Your goal
Copy word for word the lines in the records below, starting at the line with "RAK DISPLAY" and ending at the line with "Todas as empresas listadas oferecem atendim". Skip the pictures.

Extracted page text data
<<<<

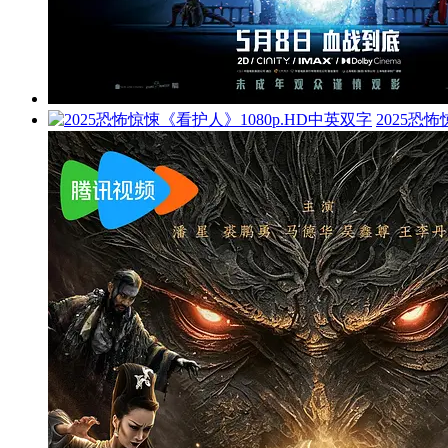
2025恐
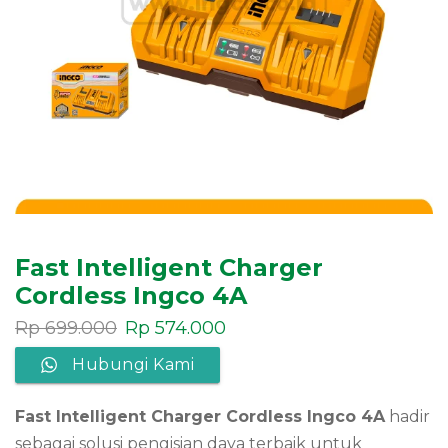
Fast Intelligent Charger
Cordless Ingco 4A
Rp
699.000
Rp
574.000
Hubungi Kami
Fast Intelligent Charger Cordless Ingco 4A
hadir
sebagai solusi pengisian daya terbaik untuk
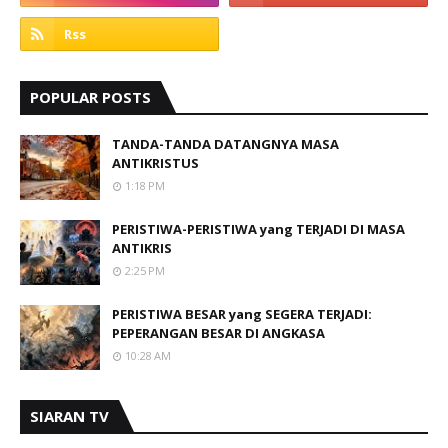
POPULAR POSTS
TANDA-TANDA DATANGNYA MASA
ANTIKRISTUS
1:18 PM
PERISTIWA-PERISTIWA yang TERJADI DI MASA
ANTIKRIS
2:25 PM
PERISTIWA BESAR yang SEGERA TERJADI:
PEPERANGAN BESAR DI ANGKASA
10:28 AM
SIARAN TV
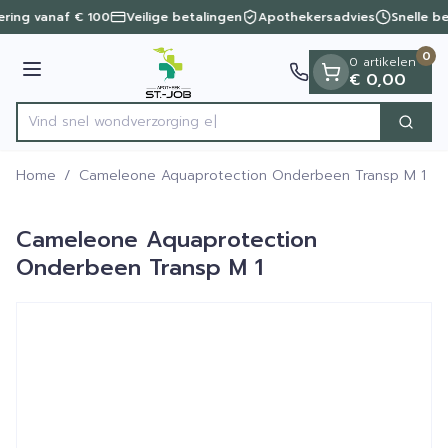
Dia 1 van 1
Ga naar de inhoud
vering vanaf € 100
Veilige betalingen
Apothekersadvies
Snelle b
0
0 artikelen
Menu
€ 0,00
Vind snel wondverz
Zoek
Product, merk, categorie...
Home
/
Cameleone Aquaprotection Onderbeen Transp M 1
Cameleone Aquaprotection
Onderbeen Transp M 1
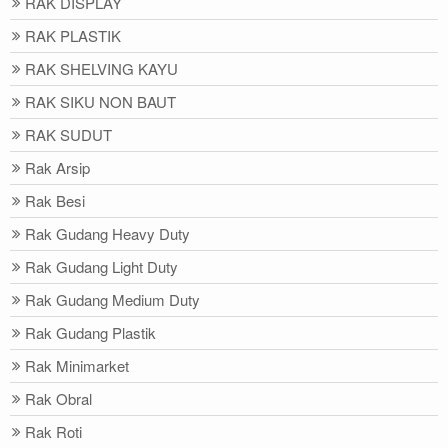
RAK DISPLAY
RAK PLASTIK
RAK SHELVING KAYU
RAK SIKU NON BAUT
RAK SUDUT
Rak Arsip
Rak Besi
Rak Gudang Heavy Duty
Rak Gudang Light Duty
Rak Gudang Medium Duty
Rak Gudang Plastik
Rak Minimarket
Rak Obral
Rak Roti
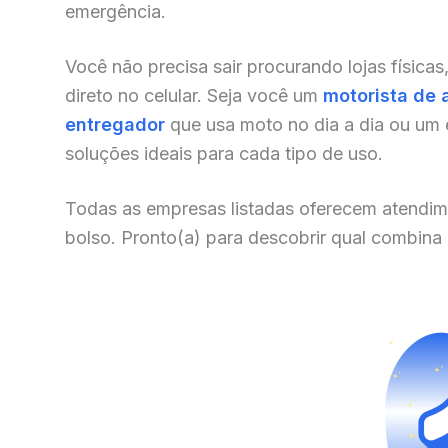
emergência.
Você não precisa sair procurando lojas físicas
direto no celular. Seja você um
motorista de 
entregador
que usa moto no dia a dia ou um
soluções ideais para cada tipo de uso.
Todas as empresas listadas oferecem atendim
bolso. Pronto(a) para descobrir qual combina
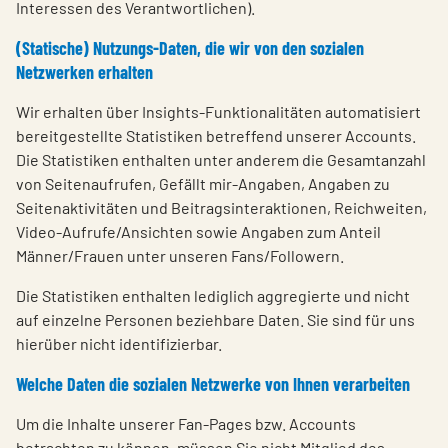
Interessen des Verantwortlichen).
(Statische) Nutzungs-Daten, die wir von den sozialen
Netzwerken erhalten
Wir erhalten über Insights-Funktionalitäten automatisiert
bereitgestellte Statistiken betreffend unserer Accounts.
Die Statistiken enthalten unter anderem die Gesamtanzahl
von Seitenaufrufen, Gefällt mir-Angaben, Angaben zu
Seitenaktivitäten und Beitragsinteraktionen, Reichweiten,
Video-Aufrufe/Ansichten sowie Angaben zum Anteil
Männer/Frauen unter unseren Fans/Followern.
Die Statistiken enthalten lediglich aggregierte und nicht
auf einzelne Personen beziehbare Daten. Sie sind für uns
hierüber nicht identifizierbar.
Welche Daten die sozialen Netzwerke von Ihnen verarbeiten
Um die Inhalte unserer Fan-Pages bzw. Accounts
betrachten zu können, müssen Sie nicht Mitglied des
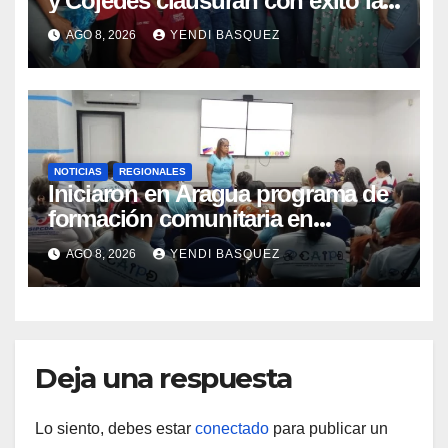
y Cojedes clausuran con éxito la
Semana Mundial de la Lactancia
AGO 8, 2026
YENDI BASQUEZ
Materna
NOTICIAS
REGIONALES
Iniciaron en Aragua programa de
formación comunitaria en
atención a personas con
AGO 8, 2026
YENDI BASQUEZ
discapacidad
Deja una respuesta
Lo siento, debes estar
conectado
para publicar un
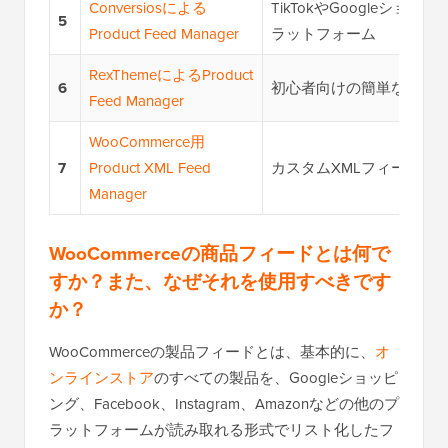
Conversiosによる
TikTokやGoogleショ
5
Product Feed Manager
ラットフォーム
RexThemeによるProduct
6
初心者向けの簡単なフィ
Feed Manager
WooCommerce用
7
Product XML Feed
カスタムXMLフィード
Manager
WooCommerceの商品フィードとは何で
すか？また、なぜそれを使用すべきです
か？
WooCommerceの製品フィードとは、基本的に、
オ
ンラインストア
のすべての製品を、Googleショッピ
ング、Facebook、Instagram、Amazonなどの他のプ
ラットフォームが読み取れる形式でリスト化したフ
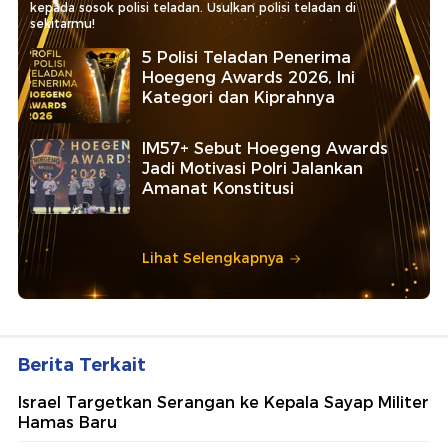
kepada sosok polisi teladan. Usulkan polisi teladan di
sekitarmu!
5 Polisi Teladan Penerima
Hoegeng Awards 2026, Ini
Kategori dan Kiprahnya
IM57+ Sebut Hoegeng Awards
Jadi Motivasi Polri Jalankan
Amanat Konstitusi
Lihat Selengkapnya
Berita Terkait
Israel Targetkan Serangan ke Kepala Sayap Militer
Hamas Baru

>>>>

Answer box
RAK DISPLAY
RAK PLASTIK
RAK SHELVING KAYU
RAK SIKU NON BAUT
RAK SUDUT
Rak Arsip
Rak Besi
Rak Gudang Heavy Duty
Rak Gudang Light Duty
Rak Gudang Medium Duty
Rak Gudang Plastik
Rak Minimarket
Rak Obral
Rak Roti
emergência.
Você não precisa sair procurando lojas físicas
direto no celular. Seja você um
motorista de 
entregador
que usa moto no dia a dia ou um
soluções ideais para cada tipo de uso.
Todas as empresas listadas oferecem atendim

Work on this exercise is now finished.